What’s driving most of your healthcare claims may surprise you

Why caregiving is the root of your family and health benefits strategy

In the world of HR and finance, we often talk about benefits as a series of distinct pillars: mental health, physical wellness, leaves of absence, and retention. We invest in apps for meditation, provide premium health insurance for chronic conditions, and offer competitive 401(k) matches.

But if you look closely at the data, those pillars aren’t standing on independent ground. They are all connected by a single, often invisible foundation: caregiving.

For benefits leaders and CFOs, the message is becoming impossible to ignore: if you don’t solve for caregiving, you aren’t actually solving for the downstream claims that hit your bottom line.

Healthcare claims and the caregiver’s physical toll

Caregiving is a physiological burden that manifests in medical claims. According to research from the Family Caregiver Alliance, family caregivers are at a significantly higher risk for chronic conditions like heart disease because they often neglect their own preventative care.

When an employee is balancing a career with caring for an aging parent or a child with specialized needs, their own health takes a backseat. This leads to higher healthcare claims for the employer as minor, manageable issues escalate into high-cost emergency room visits or complex chronic disease management requirements.

Leaves of absence and the predictability gap

Most employers view a leave of absence (LOA) as a discrete, one-time event—a maternity leave or a surgical recovery.

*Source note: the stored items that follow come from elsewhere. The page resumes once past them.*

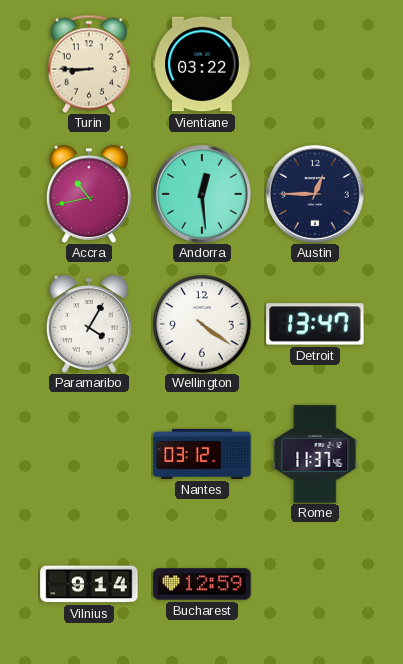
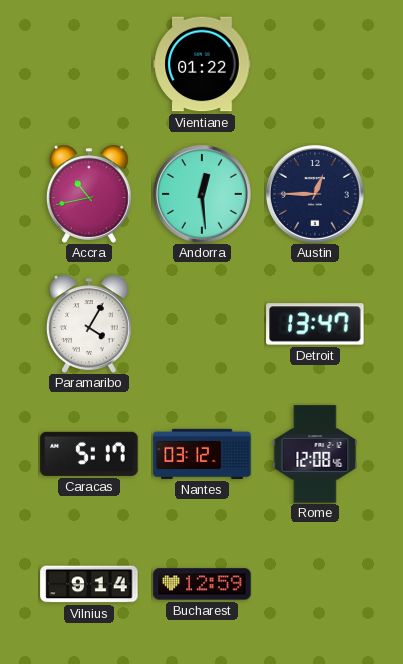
Turin: 8:45 -> none
Vientiane: 03:22 -> 01:22
Wellington: 4:21 -> none
Caracas: none -> 5:17
Rome: 11:37 -> 12:08
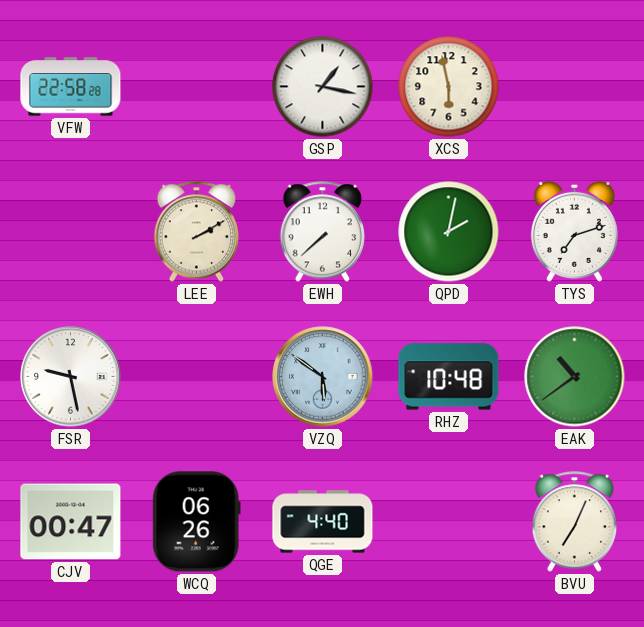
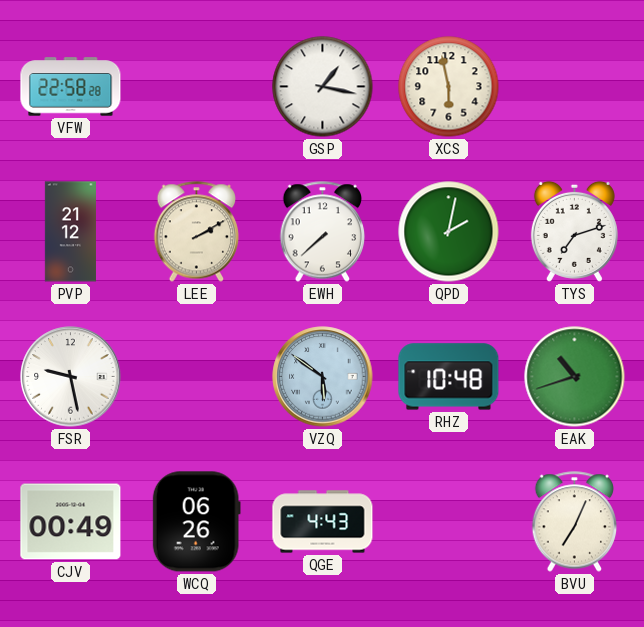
PVP: none -> 21:12
EAK: 10:39 -> 10:42
CJV: 00:47 -> 00:49
QGE: 4:40 -> 4:43
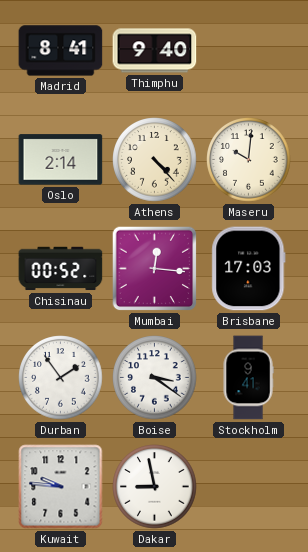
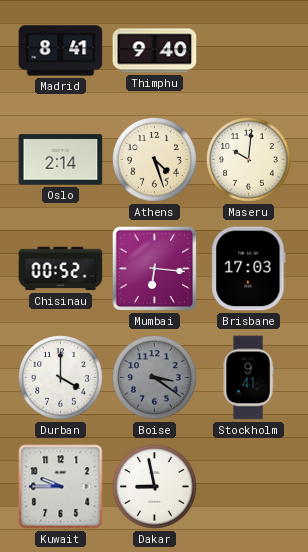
Athens: 4:23 -> 4:27
Mumbai: 12:16 -> 6:16
Durban: 1:54 -> 4:00
Boise dial: white -> grey
Kuwait: 9:46 -> 9:45
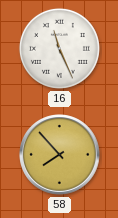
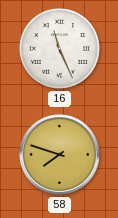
58: 7:53 -> 7:48
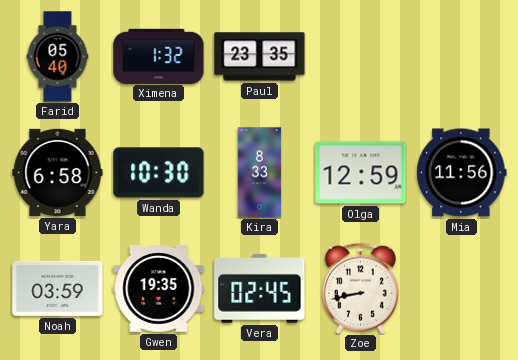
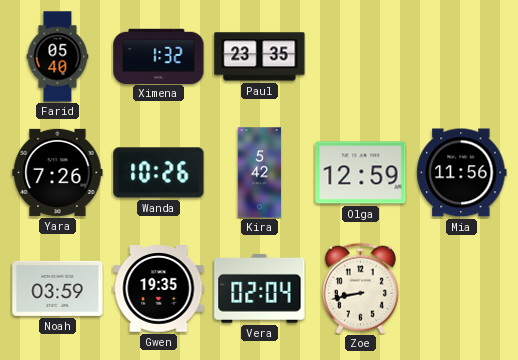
Yara: 6:58 -> 7:26
Wanda: 10:30 -> 10:26
Kira: 8:33 -> 5:42
Vera: 02:45 -> 02:04
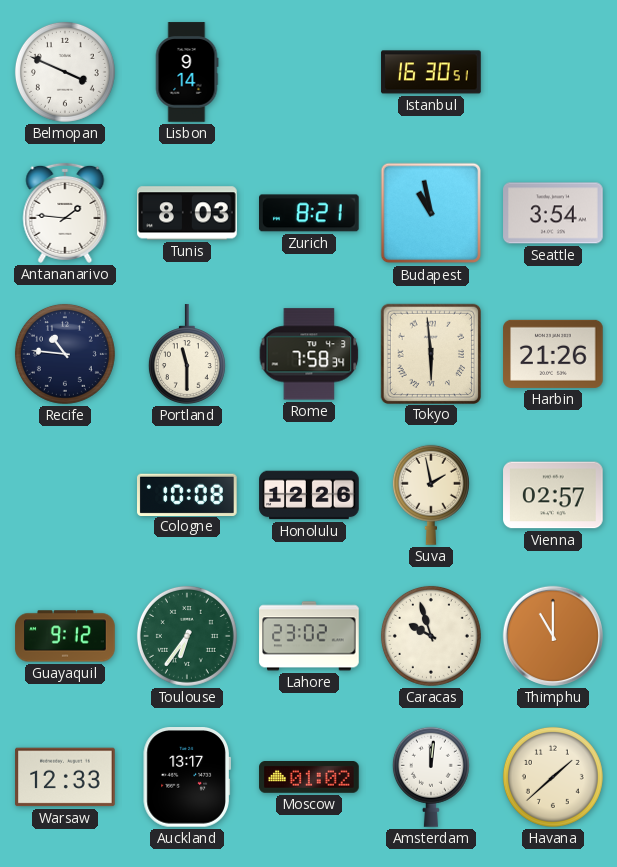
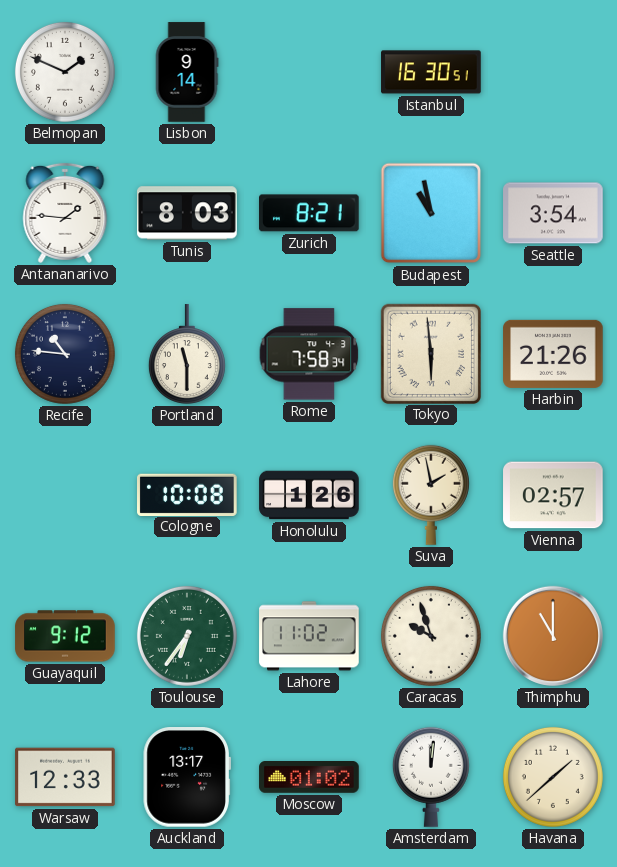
Belmopan: 3:49 -> 1:49
Honolulu: 12:26 -> 1:26
Lahore: 23:02 -> 11:02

However, the Bureau of Labor Statistics notes that a vast portion of FMLA and paid leave claims are rooted in the ongoing, fluctuating needs of caregiving.

Without caregiving support, employees are forced into a cycle of stop-and-go intermittent leave to manage care crises. This creates a “predictability gap” that is far harder for managers to navigate than a single, extended leave. When caregiving is the root cause, the “claim” doesn’t truly end when the employee returns to their desk; the underlying pressure remains, often leading to repeat filings and extended disability claims.

Presenteeism and the cost of being “half-there”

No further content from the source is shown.